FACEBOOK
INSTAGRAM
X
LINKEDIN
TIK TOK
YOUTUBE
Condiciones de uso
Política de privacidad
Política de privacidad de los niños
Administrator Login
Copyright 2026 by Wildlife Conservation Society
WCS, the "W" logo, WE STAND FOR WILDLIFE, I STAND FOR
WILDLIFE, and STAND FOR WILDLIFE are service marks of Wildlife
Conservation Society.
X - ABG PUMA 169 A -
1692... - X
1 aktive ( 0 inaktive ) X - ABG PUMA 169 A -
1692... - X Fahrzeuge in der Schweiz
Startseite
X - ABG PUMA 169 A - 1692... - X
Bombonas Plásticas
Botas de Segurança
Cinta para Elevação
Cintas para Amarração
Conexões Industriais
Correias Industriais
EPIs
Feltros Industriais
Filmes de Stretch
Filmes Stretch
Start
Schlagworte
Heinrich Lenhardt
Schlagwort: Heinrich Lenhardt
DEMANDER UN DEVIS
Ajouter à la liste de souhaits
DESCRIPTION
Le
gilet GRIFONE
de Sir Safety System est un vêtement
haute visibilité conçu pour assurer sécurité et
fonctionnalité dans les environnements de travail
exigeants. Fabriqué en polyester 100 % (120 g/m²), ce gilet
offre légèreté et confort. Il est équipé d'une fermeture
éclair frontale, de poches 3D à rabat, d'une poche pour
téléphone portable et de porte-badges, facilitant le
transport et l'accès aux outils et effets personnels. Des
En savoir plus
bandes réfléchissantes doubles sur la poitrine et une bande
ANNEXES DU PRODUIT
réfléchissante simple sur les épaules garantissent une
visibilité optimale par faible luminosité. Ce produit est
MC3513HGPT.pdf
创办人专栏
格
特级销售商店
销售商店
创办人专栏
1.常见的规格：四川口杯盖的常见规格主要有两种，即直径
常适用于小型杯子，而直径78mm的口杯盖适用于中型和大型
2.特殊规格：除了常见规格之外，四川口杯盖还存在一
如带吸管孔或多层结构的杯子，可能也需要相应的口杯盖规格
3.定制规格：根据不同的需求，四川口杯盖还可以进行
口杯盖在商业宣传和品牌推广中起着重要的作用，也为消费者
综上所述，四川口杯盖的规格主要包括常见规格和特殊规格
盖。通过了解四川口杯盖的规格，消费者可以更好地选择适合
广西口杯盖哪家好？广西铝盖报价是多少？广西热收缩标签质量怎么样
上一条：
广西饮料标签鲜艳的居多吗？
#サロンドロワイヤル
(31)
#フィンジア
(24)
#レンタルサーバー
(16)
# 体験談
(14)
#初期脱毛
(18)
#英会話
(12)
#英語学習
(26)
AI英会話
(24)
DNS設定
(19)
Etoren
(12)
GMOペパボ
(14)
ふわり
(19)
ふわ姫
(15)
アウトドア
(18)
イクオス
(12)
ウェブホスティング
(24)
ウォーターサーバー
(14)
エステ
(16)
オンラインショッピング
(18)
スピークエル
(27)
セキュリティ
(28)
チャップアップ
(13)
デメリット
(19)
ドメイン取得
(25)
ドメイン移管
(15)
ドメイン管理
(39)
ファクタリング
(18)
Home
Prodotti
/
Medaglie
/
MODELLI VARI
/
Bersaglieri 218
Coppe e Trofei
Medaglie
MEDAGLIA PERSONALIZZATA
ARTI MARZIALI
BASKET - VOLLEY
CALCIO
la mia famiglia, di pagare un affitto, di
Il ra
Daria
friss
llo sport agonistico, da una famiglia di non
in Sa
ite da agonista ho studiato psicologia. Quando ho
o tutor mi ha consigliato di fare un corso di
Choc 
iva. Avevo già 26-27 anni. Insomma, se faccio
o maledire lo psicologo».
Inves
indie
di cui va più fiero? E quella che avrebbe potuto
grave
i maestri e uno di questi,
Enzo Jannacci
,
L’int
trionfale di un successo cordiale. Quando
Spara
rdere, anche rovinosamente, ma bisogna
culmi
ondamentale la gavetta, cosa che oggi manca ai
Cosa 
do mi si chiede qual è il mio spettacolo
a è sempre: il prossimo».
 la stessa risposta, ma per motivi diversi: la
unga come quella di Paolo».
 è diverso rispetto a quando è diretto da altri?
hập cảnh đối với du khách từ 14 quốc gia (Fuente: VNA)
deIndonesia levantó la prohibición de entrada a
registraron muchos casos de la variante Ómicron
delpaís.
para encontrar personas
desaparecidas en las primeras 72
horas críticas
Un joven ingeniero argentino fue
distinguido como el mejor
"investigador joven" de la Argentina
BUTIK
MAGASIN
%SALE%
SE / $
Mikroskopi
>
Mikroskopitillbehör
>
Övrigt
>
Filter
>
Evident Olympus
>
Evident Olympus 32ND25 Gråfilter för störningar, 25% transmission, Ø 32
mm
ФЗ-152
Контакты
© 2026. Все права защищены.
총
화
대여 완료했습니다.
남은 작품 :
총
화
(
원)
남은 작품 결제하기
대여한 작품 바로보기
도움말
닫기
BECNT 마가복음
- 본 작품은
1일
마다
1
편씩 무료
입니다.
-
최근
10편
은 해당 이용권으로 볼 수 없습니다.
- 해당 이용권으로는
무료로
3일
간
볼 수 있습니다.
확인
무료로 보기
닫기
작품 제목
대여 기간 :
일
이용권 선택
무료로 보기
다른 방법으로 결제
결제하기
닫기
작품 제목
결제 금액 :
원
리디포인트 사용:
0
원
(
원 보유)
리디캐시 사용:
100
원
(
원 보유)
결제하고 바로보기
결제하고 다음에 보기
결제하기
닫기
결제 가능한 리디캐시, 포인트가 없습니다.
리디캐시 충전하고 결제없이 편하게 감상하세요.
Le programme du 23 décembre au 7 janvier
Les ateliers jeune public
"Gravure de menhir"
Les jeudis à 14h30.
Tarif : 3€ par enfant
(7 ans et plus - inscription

#### What the task asks
Type the data again exactly. Leave nothing out.

#### Answer section
FACEBOOK
INSTAGRAM
X
LINKEDIN
TIK TOK
YOUTUBE
Condiciones de uso
Política de privacidad
Política de privacidad de los niños
Administrator Login
Copyright 2026 by Wildlife Conservation Society
WCS, the "W" logo, WE STAND FOR WILDLIFE, I STAND FOR
WILDLIFE, and STAND FOR WILDLIFE are service marks of Wildlife
Conservation Society.
X - ABG PUMA 169 A -
1692... - X
1 aktive ( 0 inaktive ) X - ABG PUMA 169 A -
1692... - X Fahrzeuge in der Schweiz
Startseite
X - ABG PUMA 169 A - 1692... - X
Bombonas Plásticas
Botas de Segurança
Cinta para Elevação
Cintas para Amarração
Conexões Industriais
Correias Industriais
EPIs
Feltros Industriais
Filmes de Stretch
Filmes Stretch
Start
Schlagworte
Heinrich Lenhardt
Schlagwort: Heinrich Lenhardt
DEMANDER UN DEVIS
Ajouter à la liste de souhaits
DESCRIPTION
Le
gilet GRIFONE
de Sir Safety System est un vêtement
haute visibilité conçu pour assurer sécurité et
fonctionnalité dans les environnements de travail
exigeants. Fabriqué en polyester 100 % (120 g/m²), ce gilet
offre légèreté et confort. Il est équipé d'une fermeture
éclair frontale, de poches 3D à rabat, d'une poche pour
téléphone portable et de porte-badges, facilitant le
transport et l'accès aux outils et effets personnels. Des
En savoir plus
bandes réfléchissantes doubles sur la poitrine et une bande
ANNEXES DU PRODUIT
réfléchissante simple sur les épaules garantissent une
visibilité optimale par faible luminosité. Ce produit est
MC3513HGPT.pdf
创办人专栏
格
特级销售商店
销售商店
创办人专栏
1.常见的规格：四川口杯盖的常见规格主要有两种，即直径
常适用于小型杯子，而直径78mm的口杯盖适用于中型和大型
2.特殊规格：除了常见规格之外，四川口杯盖还存在一
如带吸管孔或多层结构的杯子，可能也需要相应的口杯盖规格
3.定制规格：根据不同的需求，四川口杯盖还可以进行
口杯盖在商业宣传和品牌推广中起着重要的作用，也为消费者
综上所述，四川口杯盖的规格主要包括常见规格和特殊规格
盖。通过了解四川口杯盖的规格，消费者可以更好地选择适合
广西口杯盖哪家好？广西铝盖报价是多少？广西热收缩标签质量怎么样
上一条：
广西饮料标签鲜艳的居多吗？
#サロンドロワイヤル
(31)
#フィンジア
(24)
#レンタルサーバー
(16)
# 体験談
(14)
#初期脱毛
(18)
#英会話
(12)
#英語学習
(26)
AI英会話
(24)
DNS設定
(19)
Etoren
(12)
GMOペパボ
(14)
ふわり
(19)
ふわ姫
(15)
アウトドア
(18)
イクオス
(12)
ウェブホスティング
(24)
ウォーターサーバー
(14)
エステ
(16)
オンラインショッピング
(18)
スピークエル
(27)
セキュリティ
(28)
チャップアップ
(13)
デメリット
(19)
ドメイン取得
(25)
ドメイン移管
(15)
ドメイン管理
(39)
ファクタリング
(18)
Home
Prodotti
/
Medaglie
/
MODELLI VARI
/
Bersaglieri 218
Coppe e Trofei
Medaglie
MEDAGLIA PERSONALIZZATA
ARTI MARZIALI
BASKET - VOLLEY
CALCIO
la mia famiglia, di pagare un affitto, di
Il ra
Daria
friss
llo sport agonistico, da una famiglia di non
in Sa
ite da agonista ho studiato psicologia. Quando ho
o tutor mi ha consigliato di fare un corso di
Choc 
iva. Avevo già 26-27 anni. Insomma, se faccio
o maledire lo psicologo».
Inves
indie
di cui va più fiero? E quella che avrebbe potuto
grave
i maestri e uno di questi,
Enzo Jannacci
,
L’int
trionfale di un successo cordiale. Quando
Spara
rdere, anche rovinosamente, ma bisogna
culmi
ondamentale la gavetta, cosa che oggi manca ai
Cosa 
do mi si chiede qual è il mio spettacolo
a è sempre: il prossimo».
 la stessa risposta, ma per motivi diversi: la
unga come quella di Paolo».
 è diverso rispetto a quando è diretto da altri?
hập cảnh đối với du khách từ 14 quốc gia (Fuente: VNA)
deIndonesia levantó la prohibición de entrada a
registraron muchos casos de la variante Ómicron
delpaís.
para encontrar personas
desaparecidas en las primeras 72
horas críticas
Un joven ingeniero argentino fue
distinguido como el mejor
"investigador joven" de la Argentina
BUTIK
MAGASIN
%SALE%
SE / $
Mikroskopi
>
Mikroskopitillbehör
>
Övrigt
>
Filter
>
Evident Olympus
>
Evident Olympus 32ND25 Gråfilter för störningar, 25% transmission, Ø 32
mm
ФЗ-152
Контакты
© 2026. Все права защищены.
총
화
대여 완료했습니다.
남은 작품 :
총
화
(
원)
남은 작품 결제하기
대여한 작품 바로보기
도움말
닫기
BECNT 마가복음
- 본 작품은
1일
마다
1
편씩 무료
입니다.
-
최근
10편
은 해당 이용권으로 볼 수 없습니다.
- 해당 이용권으로는
무료로
3일
간
볼 수 있습니다.
확인
무료로 보기
닫기
작품 제목
대여 기간 :
일
이용권 선택
무료로 보기
다른 방법으로 결제
결제하기
닫기
작품 제목
결제 금액 :
원
리디포인트 사용:
0
원
(
원 보유)
리디캐시 사용:
100
원
(
원 보유)
결제하고 바로보기
결제하고 다음에 보기
결제하기
닫기
결제 가능한 리디캐시, 포인트가 없습니다.
리디캐시 충전하고 결제없이 편하게 감상하세요.
Le programme du 23 décembre au 7 janvier
Les ateliers jeune public
"Gravure de menhir"
Les jeudis à 14h30.
Tarif : 3€ par enfant
(7 ans et plus - inscription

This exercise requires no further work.